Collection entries
....

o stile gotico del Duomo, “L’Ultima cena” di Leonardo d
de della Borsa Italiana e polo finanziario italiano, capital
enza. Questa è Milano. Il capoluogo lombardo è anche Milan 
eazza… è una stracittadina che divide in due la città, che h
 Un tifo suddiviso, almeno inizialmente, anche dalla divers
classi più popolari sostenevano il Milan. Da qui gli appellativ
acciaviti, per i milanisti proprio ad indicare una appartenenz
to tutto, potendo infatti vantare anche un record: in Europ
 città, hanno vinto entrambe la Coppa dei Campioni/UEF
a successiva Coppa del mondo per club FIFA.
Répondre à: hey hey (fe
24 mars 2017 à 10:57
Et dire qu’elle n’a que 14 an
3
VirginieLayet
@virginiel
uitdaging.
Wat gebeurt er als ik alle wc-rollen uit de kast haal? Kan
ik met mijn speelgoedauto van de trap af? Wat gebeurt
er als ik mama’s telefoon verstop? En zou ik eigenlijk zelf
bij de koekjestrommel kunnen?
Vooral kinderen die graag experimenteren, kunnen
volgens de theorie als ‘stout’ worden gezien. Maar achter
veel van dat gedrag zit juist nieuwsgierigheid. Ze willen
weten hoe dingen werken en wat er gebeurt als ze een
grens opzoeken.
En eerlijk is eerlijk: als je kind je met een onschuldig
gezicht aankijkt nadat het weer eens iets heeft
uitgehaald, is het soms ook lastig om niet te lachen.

....

■ Assigned task
Transcribe every entry, keeping each line exactly as it reads.

■ Written response
o stile gotico del Duomo, “L’Ultima cena” di Leonardo d
de della Borsa Italiana e polo finanziario italiano, capital
enza. Questa è Milano. Il capoluogo lombardo è anche Milan 
eazza… è una stracittadina che divide in due la città, che h
 Un tifo suddiviso, almeno inizialmente, anche dalla divers
classi più popolari sostenevano il Milan. Da qui gli appellativ
acciaviti, per i milanisti proprio ad indicare una appartenenz
to tutto, potendo infatti vantare anche un record: in Europ
 città, hanno vinto entrambe la Coppa dei Campioni/UEF
a successiva Coppa del mondo per club FIFA.
Répondre à: hey hey (fe
24 mars 2017 à 10:57
Et dire qu’elle n’a que 14 an
3
VirginieLayet
@virginiel
uitdaging.
Wat gebeurt er als ik alle wc-rollen uit de kast haal? Kan
ik met mijn speelgoedauto van de trap af? Wat gebeurt
er als ik mama’s telefoon verstop? En zou ik eigenlijk zelf
bij de koekjestrommel kunnen?
Vooral kinderen die graag experimenteren, kunnen
volgens de theorie als ‘stout’ worden gezien. Maar achter
veel van dat gedrag zit juist nieuwsgierigheid. Ze willen
weten hoe dingen werken en wat er gebeurt als ze een
grens opzoeken.
En eerlijk is eerlijk: als je kind je met een onschuldig
gezicht aankijkt nadat het weer eens iets heeft
uitgehaald, is het soms ook lastig om niet te lachen.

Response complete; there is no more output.